The Warren Buffet Investing Strategy
Even those who are not very familiar with the world of the
stock market have probably heard of Warren Buffet. He has been
called the most successful investor of all time. He netted over
$42 billion personally with an investment partnership he
started with only $100.
While he has been sometimes categorized as a “value stock
investor” his method was actually a bit different. He focused
on the quality of stock as well as the value. Robert Hagstrom,
a senior vice president with Legg Mason Capital Management,
presented Buffet’s method in the book “The Warren Buffet
Method” over 10 years ago. Hagstrom wrote the book because he
believed that the average investor could learn from Buffet’s
method.
Buffet’s incredible story begins with a small investment
partnership established in 1956. In the mid-1960s, this
partnership acquired a failing textile company. Buffet was able
to bring this company’s net worth from $22 million to $69
billion.
The Buffet method is broken down into 12 tenants that form
the basis for evaluating any investment, from stocks to entire
companies. One of the key points in the method is that it is
necessary to do some hard work (like research and projections)
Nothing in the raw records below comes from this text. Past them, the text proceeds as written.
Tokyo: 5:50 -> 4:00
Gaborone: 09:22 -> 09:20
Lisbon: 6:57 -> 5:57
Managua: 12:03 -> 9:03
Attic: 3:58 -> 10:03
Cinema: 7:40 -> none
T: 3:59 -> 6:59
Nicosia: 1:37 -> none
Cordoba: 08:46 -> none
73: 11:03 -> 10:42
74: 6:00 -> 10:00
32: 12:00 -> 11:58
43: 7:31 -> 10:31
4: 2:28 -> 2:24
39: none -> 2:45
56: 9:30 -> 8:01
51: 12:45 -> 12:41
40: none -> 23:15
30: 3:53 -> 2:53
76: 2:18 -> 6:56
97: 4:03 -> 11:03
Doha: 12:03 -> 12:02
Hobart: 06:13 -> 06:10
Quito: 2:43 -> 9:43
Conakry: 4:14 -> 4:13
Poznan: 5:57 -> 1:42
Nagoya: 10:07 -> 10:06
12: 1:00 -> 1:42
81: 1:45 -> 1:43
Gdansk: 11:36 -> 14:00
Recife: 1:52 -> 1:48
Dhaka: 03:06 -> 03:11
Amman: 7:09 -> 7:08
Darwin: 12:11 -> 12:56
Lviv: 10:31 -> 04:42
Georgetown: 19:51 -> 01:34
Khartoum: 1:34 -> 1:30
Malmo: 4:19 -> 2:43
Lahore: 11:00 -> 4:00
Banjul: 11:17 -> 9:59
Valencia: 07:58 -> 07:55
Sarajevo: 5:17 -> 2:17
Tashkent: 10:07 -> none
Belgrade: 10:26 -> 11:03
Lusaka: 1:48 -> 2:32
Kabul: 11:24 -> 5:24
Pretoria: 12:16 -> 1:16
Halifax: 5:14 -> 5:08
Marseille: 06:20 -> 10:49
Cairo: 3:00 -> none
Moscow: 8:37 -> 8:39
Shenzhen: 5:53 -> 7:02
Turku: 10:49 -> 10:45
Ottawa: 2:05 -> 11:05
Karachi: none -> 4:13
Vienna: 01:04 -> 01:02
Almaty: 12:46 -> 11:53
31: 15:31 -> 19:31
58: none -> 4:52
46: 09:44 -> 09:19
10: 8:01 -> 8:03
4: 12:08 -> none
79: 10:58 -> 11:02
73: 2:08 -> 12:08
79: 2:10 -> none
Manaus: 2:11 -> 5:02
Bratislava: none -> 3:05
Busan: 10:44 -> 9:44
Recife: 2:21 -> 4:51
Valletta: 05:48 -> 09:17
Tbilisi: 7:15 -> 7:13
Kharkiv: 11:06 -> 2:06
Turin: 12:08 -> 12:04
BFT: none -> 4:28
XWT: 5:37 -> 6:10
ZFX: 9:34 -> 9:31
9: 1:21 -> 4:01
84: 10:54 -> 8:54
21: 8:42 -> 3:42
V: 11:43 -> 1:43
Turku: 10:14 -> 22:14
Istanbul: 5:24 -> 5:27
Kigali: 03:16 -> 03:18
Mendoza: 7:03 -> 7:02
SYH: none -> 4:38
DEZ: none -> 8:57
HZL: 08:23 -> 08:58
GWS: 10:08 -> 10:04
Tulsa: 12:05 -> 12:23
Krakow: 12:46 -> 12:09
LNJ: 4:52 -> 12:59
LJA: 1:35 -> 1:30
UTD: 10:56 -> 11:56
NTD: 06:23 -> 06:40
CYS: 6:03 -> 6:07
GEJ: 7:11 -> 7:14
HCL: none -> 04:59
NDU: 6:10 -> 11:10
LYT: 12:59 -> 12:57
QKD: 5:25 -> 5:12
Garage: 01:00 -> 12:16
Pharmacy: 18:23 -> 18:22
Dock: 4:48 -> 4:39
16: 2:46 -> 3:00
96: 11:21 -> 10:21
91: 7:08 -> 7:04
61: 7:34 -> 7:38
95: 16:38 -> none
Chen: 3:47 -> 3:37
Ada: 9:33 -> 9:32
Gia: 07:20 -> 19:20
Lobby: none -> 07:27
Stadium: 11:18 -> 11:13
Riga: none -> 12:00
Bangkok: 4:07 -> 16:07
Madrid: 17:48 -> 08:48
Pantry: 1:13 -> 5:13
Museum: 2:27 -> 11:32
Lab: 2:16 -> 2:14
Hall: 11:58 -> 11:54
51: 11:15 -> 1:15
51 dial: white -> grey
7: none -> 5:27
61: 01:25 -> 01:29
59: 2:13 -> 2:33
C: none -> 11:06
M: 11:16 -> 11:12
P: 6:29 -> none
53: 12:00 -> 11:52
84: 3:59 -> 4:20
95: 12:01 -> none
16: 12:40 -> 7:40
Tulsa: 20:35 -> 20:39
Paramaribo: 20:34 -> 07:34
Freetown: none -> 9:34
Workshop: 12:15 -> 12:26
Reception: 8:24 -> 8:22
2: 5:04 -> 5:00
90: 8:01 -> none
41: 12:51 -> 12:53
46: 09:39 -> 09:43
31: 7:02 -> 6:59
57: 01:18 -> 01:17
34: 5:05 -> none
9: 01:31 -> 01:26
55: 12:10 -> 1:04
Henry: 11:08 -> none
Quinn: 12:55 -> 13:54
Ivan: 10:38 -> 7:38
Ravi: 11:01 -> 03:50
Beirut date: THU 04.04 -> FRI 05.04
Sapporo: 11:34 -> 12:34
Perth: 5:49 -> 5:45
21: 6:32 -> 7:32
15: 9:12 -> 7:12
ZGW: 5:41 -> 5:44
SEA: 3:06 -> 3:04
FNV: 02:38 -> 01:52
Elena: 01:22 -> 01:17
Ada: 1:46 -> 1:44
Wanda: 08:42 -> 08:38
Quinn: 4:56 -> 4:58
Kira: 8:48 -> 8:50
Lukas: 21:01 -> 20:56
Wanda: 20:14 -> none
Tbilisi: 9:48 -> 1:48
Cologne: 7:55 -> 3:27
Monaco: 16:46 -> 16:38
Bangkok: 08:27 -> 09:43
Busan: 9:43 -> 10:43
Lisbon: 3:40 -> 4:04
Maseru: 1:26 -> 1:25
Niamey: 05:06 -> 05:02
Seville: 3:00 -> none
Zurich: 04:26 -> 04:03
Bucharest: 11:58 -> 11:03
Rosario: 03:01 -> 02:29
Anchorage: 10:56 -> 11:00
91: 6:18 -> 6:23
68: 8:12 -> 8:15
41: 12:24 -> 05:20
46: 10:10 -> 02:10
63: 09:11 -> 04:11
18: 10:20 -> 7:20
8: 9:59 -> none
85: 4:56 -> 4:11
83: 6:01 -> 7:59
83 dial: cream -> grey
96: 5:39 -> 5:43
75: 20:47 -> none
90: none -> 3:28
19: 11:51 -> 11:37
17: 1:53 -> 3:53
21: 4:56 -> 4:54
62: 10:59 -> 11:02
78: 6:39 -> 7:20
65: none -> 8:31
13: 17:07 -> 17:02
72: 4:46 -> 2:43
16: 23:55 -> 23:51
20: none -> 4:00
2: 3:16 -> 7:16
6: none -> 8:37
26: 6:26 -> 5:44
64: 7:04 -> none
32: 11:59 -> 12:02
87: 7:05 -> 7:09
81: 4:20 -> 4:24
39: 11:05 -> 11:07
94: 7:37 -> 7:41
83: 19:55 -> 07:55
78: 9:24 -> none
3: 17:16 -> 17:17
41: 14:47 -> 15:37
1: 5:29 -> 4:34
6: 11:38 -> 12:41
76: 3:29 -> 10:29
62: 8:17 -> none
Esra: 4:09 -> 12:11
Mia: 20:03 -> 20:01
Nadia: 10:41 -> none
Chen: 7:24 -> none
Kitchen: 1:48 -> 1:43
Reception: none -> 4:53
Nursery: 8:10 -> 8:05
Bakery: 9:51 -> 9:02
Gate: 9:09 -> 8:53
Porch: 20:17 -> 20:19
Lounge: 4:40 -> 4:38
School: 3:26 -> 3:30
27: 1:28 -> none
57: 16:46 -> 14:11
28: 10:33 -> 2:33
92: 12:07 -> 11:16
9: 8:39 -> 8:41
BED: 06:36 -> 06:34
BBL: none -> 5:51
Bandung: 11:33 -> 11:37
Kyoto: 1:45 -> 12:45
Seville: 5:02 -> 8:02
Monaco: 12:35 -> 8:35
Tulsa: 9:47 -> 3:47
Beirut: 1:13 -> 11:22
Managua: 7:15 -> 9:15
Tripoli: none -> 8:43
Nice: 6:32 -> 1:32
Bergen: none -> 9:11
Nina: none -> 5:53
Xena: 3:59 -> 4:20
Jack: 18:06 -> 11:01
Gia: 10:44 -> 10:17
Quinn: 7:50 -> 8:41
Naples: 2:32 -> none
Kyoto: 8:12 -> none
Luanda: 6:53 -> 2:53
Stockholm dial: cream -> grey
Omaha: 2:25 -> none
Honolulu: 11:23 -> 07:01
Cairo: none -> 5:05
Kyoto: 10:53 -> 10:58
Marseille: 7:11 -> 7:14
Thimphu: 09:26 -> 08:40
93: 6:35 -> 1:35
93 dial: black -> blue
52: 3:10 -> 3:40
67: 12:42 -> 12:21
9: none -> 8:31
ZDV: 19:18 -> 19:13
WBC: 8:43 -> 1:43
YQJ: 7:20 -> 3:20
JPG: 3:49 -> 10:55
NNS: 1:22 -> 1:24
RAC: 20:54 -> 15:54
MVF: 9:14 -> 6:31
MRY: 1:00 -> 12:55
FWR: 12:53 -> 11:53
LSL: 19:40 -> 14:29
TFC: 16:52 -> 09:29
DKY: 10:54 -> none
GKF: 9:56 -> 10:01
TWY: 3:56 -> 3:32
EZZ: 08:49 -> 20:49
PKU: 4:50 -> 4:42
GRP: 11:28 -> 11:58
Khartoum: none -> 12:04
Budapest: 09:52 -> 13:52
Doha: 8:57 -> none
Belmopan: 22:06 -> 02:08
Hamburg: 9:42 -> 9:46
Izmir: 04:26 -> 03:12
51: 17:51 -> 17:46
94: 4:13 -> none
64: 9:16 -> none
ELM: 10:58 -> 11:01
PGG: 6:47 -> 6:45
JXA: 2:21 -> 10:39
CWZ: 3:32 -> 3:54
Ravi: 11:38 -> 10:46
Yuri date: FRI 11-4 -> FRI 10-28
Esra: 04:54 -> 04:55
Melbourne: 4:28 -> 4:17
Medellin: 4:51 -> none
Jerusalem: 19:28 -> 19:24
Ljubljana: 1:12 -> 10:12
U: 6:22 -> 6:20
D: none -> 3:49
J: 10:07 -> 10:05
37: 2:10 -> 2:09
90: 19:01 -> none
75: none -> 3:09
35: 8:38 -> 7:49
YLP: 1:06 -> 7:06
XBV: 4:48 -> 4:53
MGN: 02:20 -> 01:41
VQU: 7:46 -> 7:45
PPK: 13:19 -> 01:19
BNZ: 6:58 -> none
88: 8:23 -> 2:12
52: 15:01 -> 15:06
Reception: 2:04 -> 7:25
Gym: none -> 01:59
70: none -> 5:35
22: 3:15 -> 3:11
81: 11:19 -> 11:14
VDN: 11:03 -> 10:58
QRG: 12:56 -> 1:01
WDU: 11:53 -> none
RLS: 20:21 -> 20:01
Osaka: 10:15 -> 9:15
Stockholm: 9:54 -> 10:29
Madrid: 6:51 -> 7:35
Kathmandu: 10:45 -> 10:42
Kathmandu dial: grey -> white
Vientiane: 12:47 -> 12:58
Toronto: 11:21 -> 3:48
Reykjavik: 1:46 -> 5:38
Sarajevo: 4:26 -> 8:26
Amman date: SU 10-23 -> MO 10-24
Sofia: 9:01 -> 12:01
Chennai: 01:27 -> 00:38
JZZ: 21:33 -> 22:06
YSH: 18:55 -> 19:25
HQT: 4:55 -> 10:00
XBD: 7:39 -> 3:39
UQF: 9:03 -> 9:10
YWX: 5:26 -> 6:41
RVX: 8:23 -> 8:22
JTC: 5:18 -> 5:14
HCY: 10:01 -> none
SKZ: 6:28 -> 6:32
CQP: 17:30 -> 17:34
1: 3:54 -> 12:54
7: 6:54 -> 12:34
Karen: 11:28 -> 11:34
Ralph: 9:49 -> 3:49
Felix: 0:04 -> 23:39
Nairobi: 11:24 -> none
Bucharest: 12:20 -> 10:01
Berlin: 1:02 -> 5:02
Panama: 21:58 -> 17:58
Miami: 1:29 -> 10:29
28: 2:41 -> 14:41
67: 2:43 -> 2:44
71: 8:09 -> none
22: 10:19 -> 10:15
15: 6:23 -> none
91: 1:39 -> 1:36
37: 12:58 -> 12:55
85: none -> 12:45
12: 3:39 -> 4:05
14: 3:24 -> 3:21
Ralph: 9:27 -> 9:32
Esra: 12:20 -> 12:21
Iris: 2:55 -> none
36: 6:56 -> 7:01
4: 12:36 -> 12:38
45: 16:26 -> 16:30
in order to know the investments thoroughly before any money
exchanges hands.
The twelve tenets are really questions to ask yourself
before making an investment. According to Buffet via Hagstrom,
the first consideration is “Is this business simple and
understandable?” Buffet did not invest in any technology stocks
for the simple reason that he did not understand them. If you
understand the business you are investing in (or outright
purchasing) you will be in position to see the problems and
possibilities as they arise. Secondly, ask yourself “Does the
company have a consistent operating history?” Viewing the
viability of the business in its previous operation can
forecast future trends.
The third tenant is “Does the business have favorable
long-term prospects?” This question is a gentle reminder that
wise investors hold stock in good companies for the long term.
Looking to the future of the companies reveals the true value
of the investment.
Next, “Is the management rational?” Buffet places a great
deal of importance on evaluating the management of the company.
He pays attention to how the excess profits of a company are
used. Additionally, he asks “Is the management candid with
shareholders?” He believes that many company executives hide
behind the company and do not fully disclose information to
their shareholders. A manager who readily admits any mistakes
made is more honorable and trustworthy. Following the theme of
management related questions is “Does the management resist the
institutional imperative?” Essentially this question evaluates
the manager’s ability to act with character rather than cave-in
to the peer pressure to do what other managers are doing.
The next question for evaluation is “What is the return on
equity?” Buffet focuses on return on equity rather than the
more popular ratios. This is because he feels earnings figures
can be manipulated. The long term return on equity will have a
more powerful effect than simple earnings.
The 8th tenant is “What are the company’s owner earnings?”
His calculations of owner’s earnings include estimates of
future capital expenditures. The 9th tenant is “What are the
profit margins?” If a company makes sales but does not profit,
then the company is a failure. Buffet avoids companies with
large expenses because in his eyes it reflects a lack of
discipline in the management of the company.
The 10th tenant is “Has the company created at least one
dollar of market value for every dollar retained?” This is a
test of correct capital allocation. If the company is holding
onto cash but is not helping its shareholders than something is
wrong with the management strategy.
The final two questions are “What is the value of the
company?” and “Can it be purchased at a significant discount to
its value?” Buffet calculates the value of a company as the
total of the net cash flow expected to occur in the life of the
business. By buying at discount, an investor will assure that
any discrepancies in his calculations will be covered.